De chez nous by Authier

De chez nous by Authier

Auteur:Authier [Christian Authier]
La langue: fra
Format: epub
Éditeur: Stock
Publié: 2014-07-14T16:00:00+00:00


Nous bûmes sans modération ce 18 juin 2010. Les magnums se succédaient sur la table, les verres se vidaient, les bouteilles étaient priées de convoquer leur petite sœur. Les têtes tournaient et les idées devenaient heureuses. Beaucoup boivent pour oublier, je bois pour me souvenir. De la vie d’avant, qui semblait légère et tendre, ouverte à des promesses un peu folâtres. De la douceur des choses et des étranges peines lorsqu’elles mordent pour la première fois nos peaux pas encore endurcies. Je bois pour me souvenir de ceux avec qui j’ai trinqué et qui ne sont plus là. Des murs de silence nous séparent désormais quand ce ne sont pas d’autres frontières encore plus infranchissables. Ce sont amis et amours que vent emporte. Rien de plus émouvant que les premières et les dernières fois. Une première fois ne s’oublie pas. La dernière fois, on ne s’en rend compte, en général, que bien après.
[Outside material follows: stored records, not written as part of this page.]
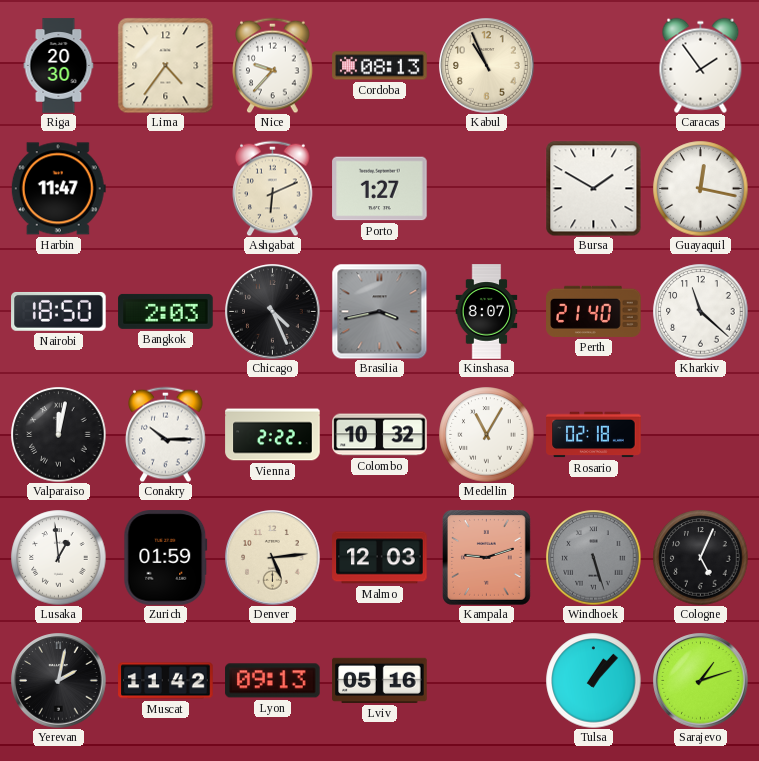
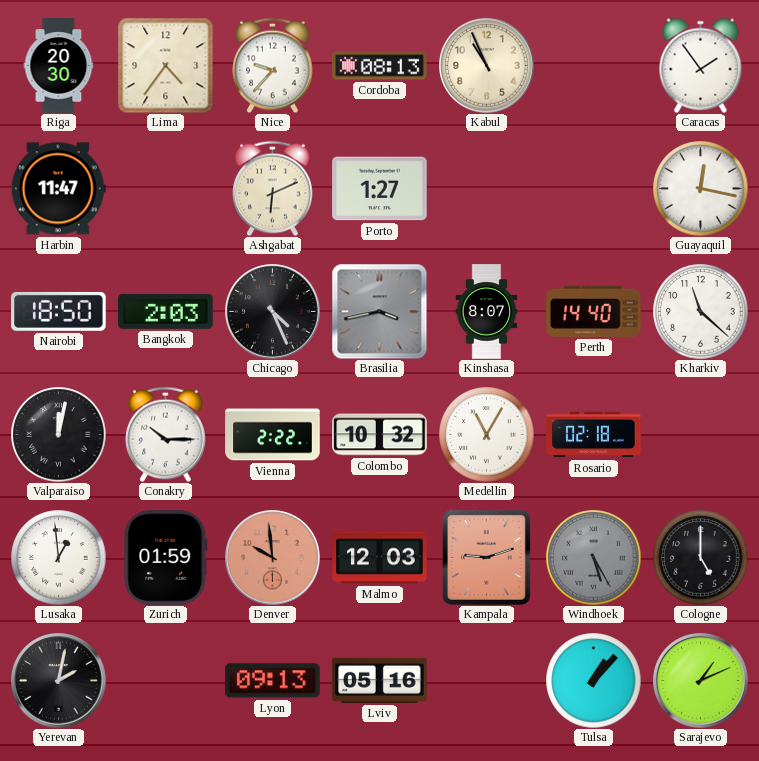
Bursa: 1:50 -> none
Perth: 21:40 -> 14:40
Denver: 5:14 -> 9:59
Denver dial: cream -> salmon
Windhoek: 5:27 -> 5:25
Cologne: 5:04 -> 5:00
Muscat: 11:42 -> none
Sarajevo: 1:12 -> 1:11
Lorsqu’il est trop tard, quand les gestes et les mots retenus font retentir la musique déchirante de ce qui ne reviendra plus.
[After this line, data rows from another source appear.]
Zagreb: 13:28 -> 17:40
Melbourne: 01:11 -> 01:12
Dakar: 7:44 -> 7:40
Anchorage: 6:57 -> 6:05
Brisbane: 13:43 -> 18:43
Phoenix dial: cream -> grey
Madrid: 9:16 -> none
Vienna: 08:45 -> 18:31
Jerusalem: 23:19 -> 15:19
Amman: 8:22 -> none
Je me souviens donc de la première fois où j’ai bu un vin d’Éric Callcut. Sébastien venait présenter l’un de ses livres à la librairie Privat de Toulouse. Au déjeuner, nous avions bu avec Isabelle sur une terrasse de la place Saint-Georges un charmant jurançon de Charles Hours. Le soleil tombait dans nos verres, il était 15 heures et Sébastien voulut déguster quelques bouteilles afin de se mettre en jambes pour le débat de 18 heures. Je lui proposai donc de nous rendre chez un caviste situé à côté de mon journal. Sébastien fureta, jeta son dévolu sur un rouge du Domaine des Griottes et un autre de Patrick Baudouin. Bifurquant dans le rayonnage des vins blancs, il eut comme une révélation. Je le trouvai à l’arrêt avec un sourire de galopin mijotant une farce. L’objet de sa fixation : trois bouteilles qui semblaient l’attendre. Sur les étiquettes d’un vieux papier défraîchi, une écriture enfantine et colorée mentionnait « The Picrate », manière d’appellation non contrôlée installée à Chanzeaux, en Maine-et-Loire, encadré par deux expressions : « Les pieds sur terre » et « La tête au ciel ». Bon programme. On pouvait lire encore sur les bouteilles le nom du vigneron : Éric Callcut. Une cire jaune, orange ou verte ornait les bouchons cernés d’une petite étiquette double page accrochée par un morceau de ficelle. Nous embarquâmes un blanc et un rosé presque aussi clair que le blanc. Cela respirait le produit de contrebande, le bizarre. Les bouteilles étaient troublardes, chargées de dépôts. La suite ne démentit pas l’intuition. Au cœur de la nuit, nous dégustâmes les flacons dans des gobelets en plastique qui n’arrivaient pas à banaliser un blanc sec de 1996, pur chenin dégageant des arômes de noix, d’amande, mais aussi de coing, magnifiés par la profondeur de notes oxydatives qui en faisaient un vin à la fois onctueux et tranchant où le fruit était tenu par l’acidité. Le rosé sec nous plongea dans des abîmes de perplexité ravie.